[Collected data]

++++++++

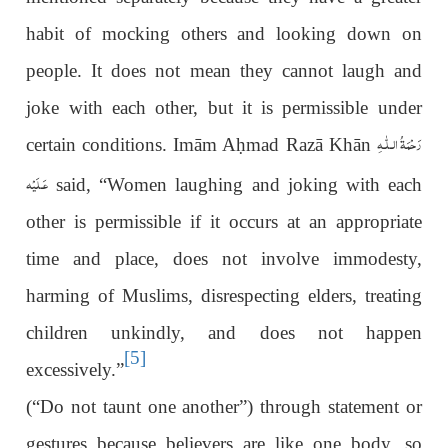
habit of mocking others and looking down on
people. It does not mean they cannot laugh and
joke with each other, but it is permissible under
رَحْمَةُ الـلّٰـهِ
certain conditions. Imām A
ḥ
mad Razā Khān
عَـلَيْه
said, “Women laughing and joking with each
other is permissible if it occurs at an appropriate
time and place, does not involve immodesty,
harming of Muslims, disrespecting elders, treating
children unkindly, and does not happen
[5]
excessively.”
(“Do not taunt one another”) through statement or
gestures because believers are like one body, so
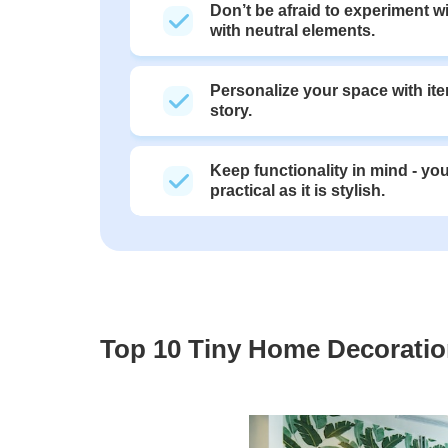
Don’t be afraid to experiment w
with neutral elements.
Personalize your space with ite
story.
Keep functionality in mind - y
practical as it is stylish.
Top 10 Tiny Home Decoration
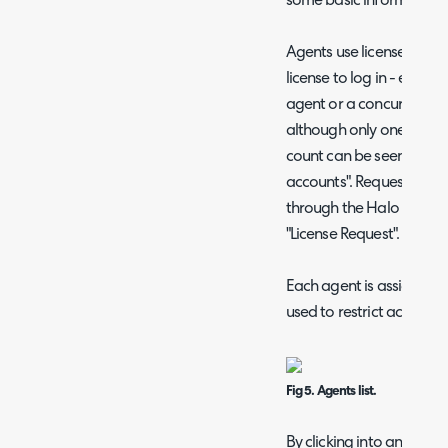
some basic information
Agents use licenses in H
license to log in - either
agent or a concurrent li
although only one agent c
count can be seen at the
accounts". Requests for 
through the Halo support
"License Request".
Each agent is assigned 
used to restrict access to
Fig 5. Agents list.
By clicking into an agent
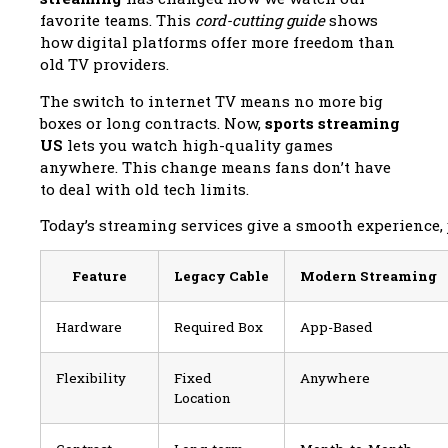
favorite teams. This
cord-cutting guide
shows
how digital platforms offer more freedom than
old TV providers.
The switch to internet TV means no more big
boxes or long contracts. Now,
sports streaming
US
lets you watch high-quality games
anywhere. This change means fans don’t have
to deal with old tech limits.
Today’s streaming services give a smooth experience, ju
Feature
Legacy Cable
Modern Streaming
Hardware
Required Box
App-Based
Flexibility
Fixed
Anywhere
Location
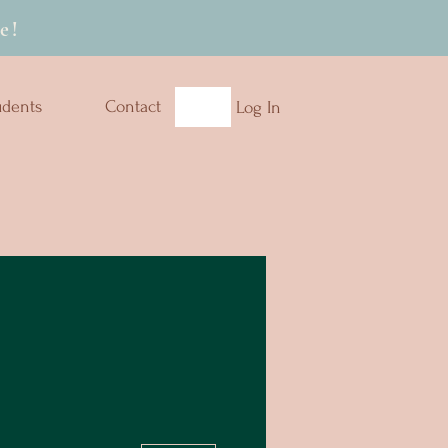
e!
udents
Contact
Log In
More actions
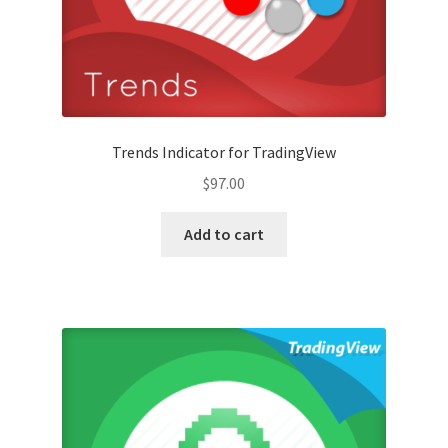
Trends Indicator for TradingView
$
97.00
Add to cart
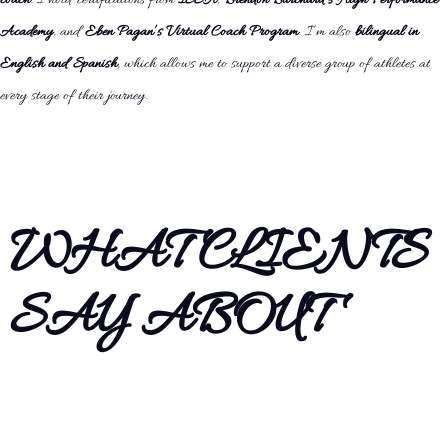
coach
. I hold certifications from
ISSA
,
Brendon Burchard’s High Performance
Academy
, and
Eben Pagan’s Virtual Coach Program
. I’m also
bilingual in
English and Spanish
, which allows me to support a diverse group of athletes at
every stage of their journey.
WHAT CLIENTS
SAY ABOUT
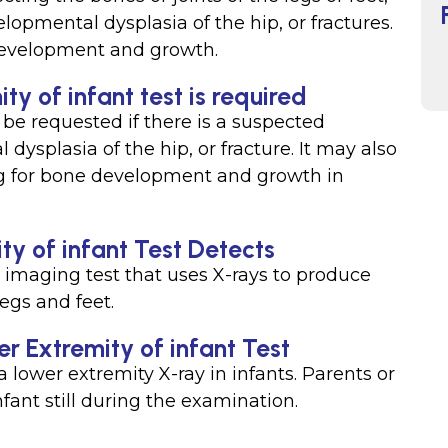
lopmental dysplasia of the hip, or fractures.
 development and growth.
y of infant test is required
 be requested if there is a suspected
ysplasia of the hip, or fracture. It may also
ng for bone development and growth in
y of infant Test Detects
n imaging test that uses X-rays to produce
egs and feet.
r Extremity of infant Test
a lower extremity X-ray in infants. Parents or
fant still during the examination.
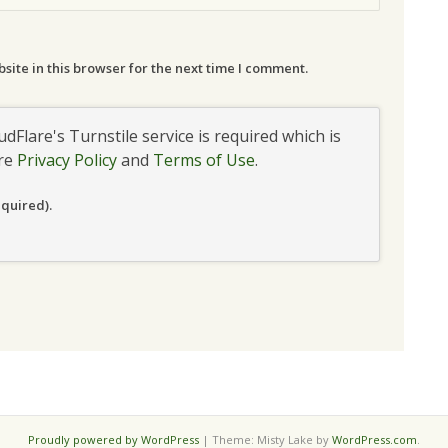
ite in this browser for the next time I comment.
udFlare's Turnstile service is required which is
are
Privacy Policy
and
Terms of Use
.
equired).
Proudly powered by WordPress
|
Theme: Misty Lake by
WordPress.com
.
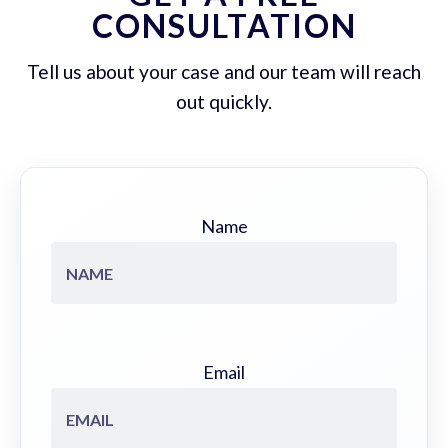
CONSULTATION
Tell us about your case and our team will reach
out quickly.
Name
Email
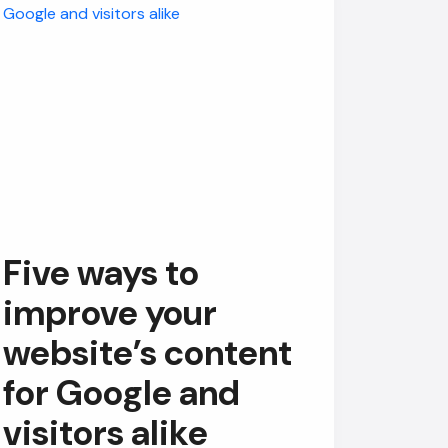
Five ways to
improve your
website’s content
for Google and
visitors alike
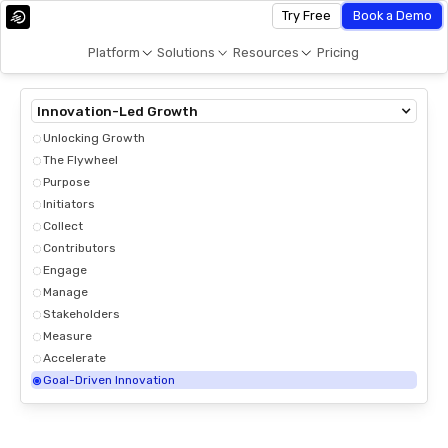
Try Free
Book a Demo
Platform
Solutions
Resources
Pricing
Innovation-Led Growth
Unlocking Growth
The Flywheel
Purpose
Initiators
Collect
Contributors
Engage
Manage
Stakeholders
Measure
Accelerate
Goal-Driven Innovation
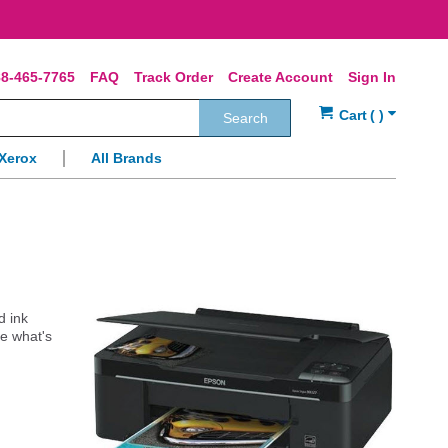
8-465-7765
FAQ
Track Order
Create Account
Sign In
Search
Xerox
All Brands
d ink
e what's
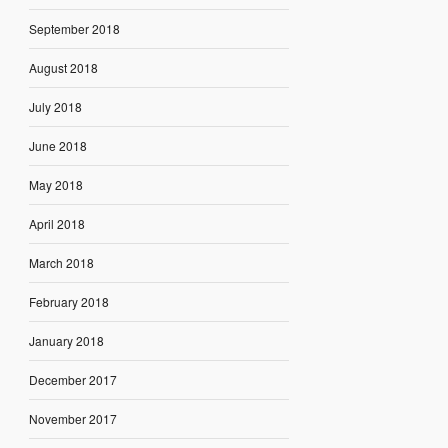
September 2018
August 2018
July 2018
June 2018
May 2018
April 2018
March 2018
February 2018
January 2018
December 2017
November 2017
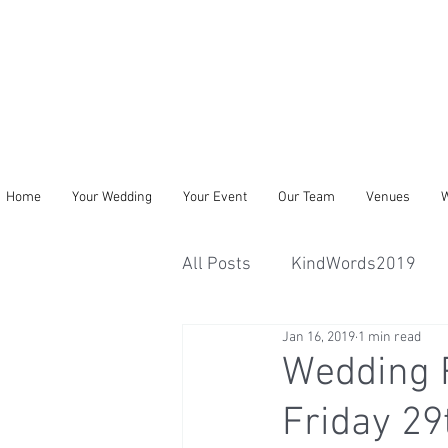
Home
Your Wedding
Your Event
Our Team
Venues
W
All Posts
KindWords2019
Jan 16, 2019
1 min read
Wedding R
Friday 2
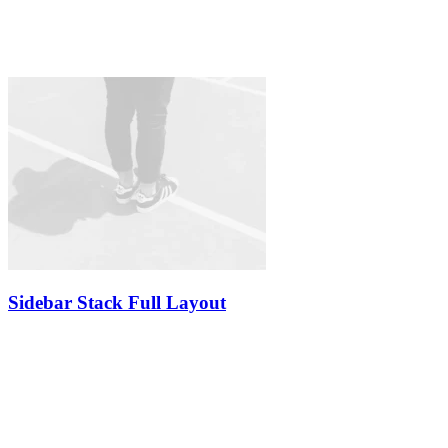
Sidebar Stack Full Layout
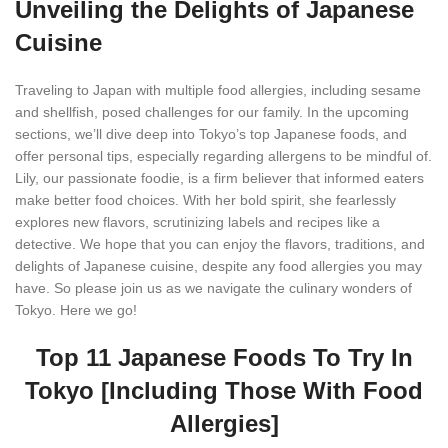
Unveiling the Delights of Japanese
Cuisine
Traveling to Japan with multiple food allergies, including sesame
and shellfish, posed challenges for our family. In the upcoming
sections, we’ll dive deep into Tokyo’s top Japanese foods, and
offer personal tips, especially regarding allergens to be mindful of.
Lily, our passionate foodie, is a firm believer that informed eaters
make better food choices. With her bold spirit, she fearlessly
explores new flavors, scrutinizing labels and recipes like a
detective. We hope that you can enjoy the flavors, traditions, and
delights of Japanese cuisine, despite any food allergies you may
have. So please join us as we navigate the culinary wonders of
Tokyo. Here we go!
Top 11 Japanese Foods To Try In
Tokyo [Including Those With Food
Allergies]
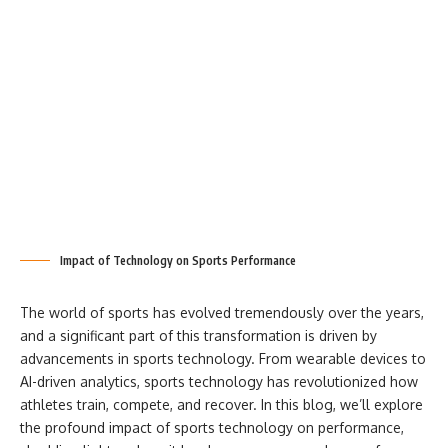
Impact of Technology on Sports Performance
The world of sports has evolved tremendously over the years,
and a significant part of this transformation is driven by
advancements in sports technology. From wearable devices to
AI-driven analytics, sports technology has revolutionized how
athletes train, compete, and recover. In this blog, we’ll explore
the profound impact of sports technology on performance,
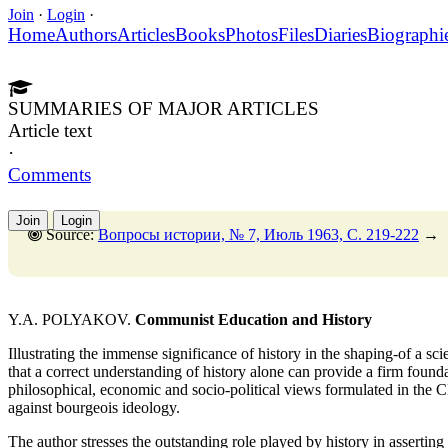
Join
·
Login
·
Home
Authors
Articles
Books
Photos
Files
Diaries
Biographi
SUMMARIES OF MAJOR ARTICLES
Article text
·
Comments
Join
Login
Source:
Вопросы истории, № 7, Июль 1963, C. 219-222
→
Y.A. POLYAKOV.
Communist Education and History
Illustrating the immense significance of history in the shaping-of a sci
that a correct understanding of history alone can provide a firm found
philosophical, economic and socio-political views formulated in the 
against bourgeois ideology.
The author stresses the outstanding role played by history in assertin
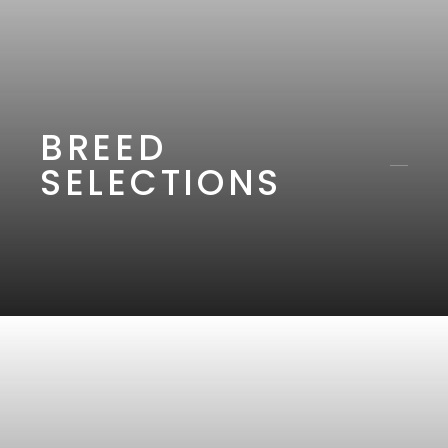
BREED
SELECTIONS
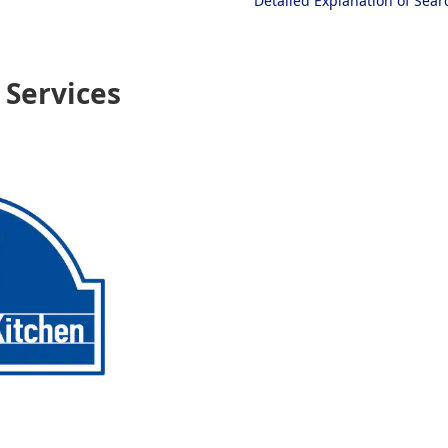
Detailed Explanation of Sea
Services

++++++++

→ YOUR TASK
Give back, exactly as written, the stretch from the line with "other is permissible" through the line with "gestures because believers", and no other lines from the records above.

→ EXERCISE RESULT
other is permissible if it occurs at an appropriate
time and place, does not involve immodesty,
harming of Muslims, disrespecting elders, treating
children unkindly, and does not happen
[5]
excessively.”
(“Do not taunt one another”) through statement or
gestures because believers are like one body, so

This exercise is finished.